I, once again, need to think of names!  I would appreciate any help. I just don't know where to start. I didn't name Diego, Milo and Chico....is there any connection between the three names that I am unaware of...except them ending in "o"? xx


----------



## blade100 (Aug 24, 2009)

awwwwwww how cute and small!

are they all living together yet?


----------



## niki87 (Nov 18, 2009)

blade100 said:


> awwwwwww how cute and small!
> 
> are they all living together yet?


No not yet...the babies are in a Cambridge cage as I am getting a Jenny soon. Then they will all go in there together! xx


----------



## nattymariax (Sep 1, 2010)

awww so cute, look like my little ratty boys...except they are getting huge now! They grow so fast


----------



## niki87 (Nov 18, 2009)

nattymariax said:


> awww so cute, look like my little ratty boys...except they are getting huge now! They grow so fast


Awww how long does it take to get to adult size? xx


----------



## nattymariax (Sep 1, 2010)

niki87 said:


> Awww how long does it take to get to adult size? xx


I think it's about 7 - 9 months....my ratty boys are already getting huge though and they are only 9 weeks! x


----------



## niki87 (Nov 18, 2009)

nattymariax said:


> I think it's about 7 - 9 months....my ratty boys are already getting huge though and they are only 9 weeks! x


awww my little un are only 6 weeks...so i only have 3 weeks of teeny tininess?? xx


----------



## nattymariax (Sep 1, 2010)

niki87 said:


> awww my little un are only 6 weeks...so i only have 3 weeks of teeny tininess?? xx


well my boys are still tiny at 9 weeks they are just so much bigger than when we first got them...so I think you will have teeny rattys for a bit longer Baxter the runt still hasn't grown much bless him! Don't think he realises he is teeny either and tries to savage the other two


----------



## niki87 (Nov 18, 2009)

nattymariax said:


> well my boys are still tiny at 9 weeks they are just so much bigger than when we first got them...so I think you will have teeny rattys for a bit longer Baxter the runt still hasn't grown much bless him! Don't think he realises he is teeny either and tries to savage the other two


Awww thats well cute. yeah the smallest of my three big boys is the boss lol!! xx


----------



## blade100 (Aug 24, 2009)

u wait,when i had my rats remy was a runt.we often joked we'd been sold a mouse as he was so much smaller than his brother.

then all of a sudden a growth spurt and he weighed in at 20 months old being 1.2kg  
he was my big baby.closley followed by his brother at 800g.

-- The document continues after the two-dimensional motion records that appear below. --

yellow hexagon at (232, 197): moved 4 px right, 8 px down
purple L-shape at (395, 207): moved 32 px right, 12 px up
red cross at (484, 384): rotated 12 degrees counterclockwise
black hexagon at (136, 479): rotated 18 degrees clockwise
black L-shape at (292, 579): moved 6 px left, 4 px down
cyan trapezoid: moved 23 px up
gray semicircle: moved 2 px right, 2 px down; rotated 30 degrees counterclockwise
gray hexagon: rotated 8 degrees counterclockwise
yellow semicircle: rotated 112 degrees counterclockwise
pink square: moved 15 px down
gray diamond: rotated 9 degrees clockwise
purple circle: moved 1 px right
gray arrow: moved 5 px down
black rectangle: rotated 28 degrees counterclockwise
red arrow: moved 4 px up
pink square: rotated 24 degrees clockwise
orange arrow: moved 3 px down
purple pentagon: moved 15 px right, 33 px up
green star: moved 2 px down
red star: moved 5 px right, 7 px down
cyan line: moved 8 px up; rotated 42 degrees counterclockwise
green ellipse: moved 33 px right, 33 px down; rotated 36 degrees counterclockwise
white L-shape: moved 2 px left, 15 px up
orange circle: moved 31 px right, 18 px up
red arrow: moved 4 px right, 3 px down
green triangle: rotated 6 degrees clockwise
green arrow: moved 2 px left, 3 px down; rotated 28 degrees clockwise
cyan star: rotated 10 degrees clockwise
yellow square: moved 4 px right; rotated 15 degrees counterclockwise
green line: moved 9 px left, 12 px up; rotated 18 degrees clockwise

yeh they usually are fully grown at around 9 months old,but that does not stop the girth spreading :lol:


----------



## niki87 (Nov 18, 2009)

blade100 said:


> u wait,when i had my rats remy was a runt.we often joked we'd been sold a mouse as he was so much smaller than his brother.
> 
> then all of a sudden a growth spurt and he weighed in at 20 months old being 1.2kg
> he was my big baby.closley followed by his brother at 800g.
> ...


Haha thats well funny!!! Haven't actaully weighed mine...might try later lol...though I only have argos value scales lol!! xx


----------



## thedogsmother (Aug 28, 2008)

Mwahahahaha Im coming to steal your ratties soon, bringing my big rat stealing bag. Its your own fault Niki if you will post piccies of gorgeous ratties what more can you expect:lol:.


----------



## niki87 (Nov 18, 2009)

thedogsmother said:


> Mwahahahaha Im coming to steal your ratties soon, bringing my big rat stealing bag. Its your own fault Niki if you will post piccies of gorgeous ratties what more can you expect:lol:.

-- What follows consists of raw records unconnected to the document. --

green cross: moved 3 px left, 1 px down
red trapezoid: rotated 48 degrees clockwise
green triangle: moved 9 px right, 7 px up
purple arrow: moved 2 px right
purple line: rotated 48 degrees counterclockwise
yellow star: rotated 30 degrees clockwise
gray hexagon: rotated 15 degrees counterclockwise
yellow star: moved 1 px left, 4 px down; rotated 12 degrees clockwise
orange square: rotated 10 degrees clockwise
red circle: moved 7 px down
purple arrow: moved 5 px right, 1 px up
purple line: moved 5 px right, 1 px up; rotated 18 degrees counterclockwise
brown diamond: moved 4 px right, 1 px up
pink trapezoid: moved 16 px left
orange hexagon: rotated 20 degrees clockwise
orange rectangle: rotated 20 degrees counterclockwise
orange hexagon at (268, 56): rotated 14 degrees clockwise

Haha the evil rat snatcher is coming people....help me!!!!!!!!!!!!!!!!!!!!!!! xx


----------



## thedogsmother (Aug 28, 2008)

niki87 said:


> Haha the evil rat snatcher is coming people....help me!!!!!!!!!!!!!!!!!!!!!!! xx


Have you counted them since I left? You might notice the lighter baby isnt moving and looks strangely like a toy mwahahahaha its the old ratty/teddy switcheroo fools them every time :lol:


----------



## spoiled_rat (Mar 24, 2008)

Lovely rats, however your `Argente` is Agouti :thumbup:

Argente Cream is technically Chinchillated Silver Fawn, and quite ginger!


----------



## niki87 (Nov 18, 2009)

thedogsmother said:


> Have you counted them since I left? You might notice the lighter baby isnt moving and looks strangely like a toy mwahahahaha its the old ratty/teddy switcheroo fools them every time :lol:


Hehe I have!!! Thank you so much for the cage...pics coming!! Awww your kids are so lovely!!!



spoiled_rat said:


> Lovely rats, however your `Argente` is Agouti :thumbup:
> 
> Argente Cream is technically Chinchillated Silver Fawn, and quite ginger!


*hides head in shame* argh!!!!! I thought that sounded wrong!!! Awww well thanks for correcting me lol...am such a dumbass!!!


----------



## niki87 (Nov 18, 2009)

Straight into a very homemade hammock...absolutely adorable!!!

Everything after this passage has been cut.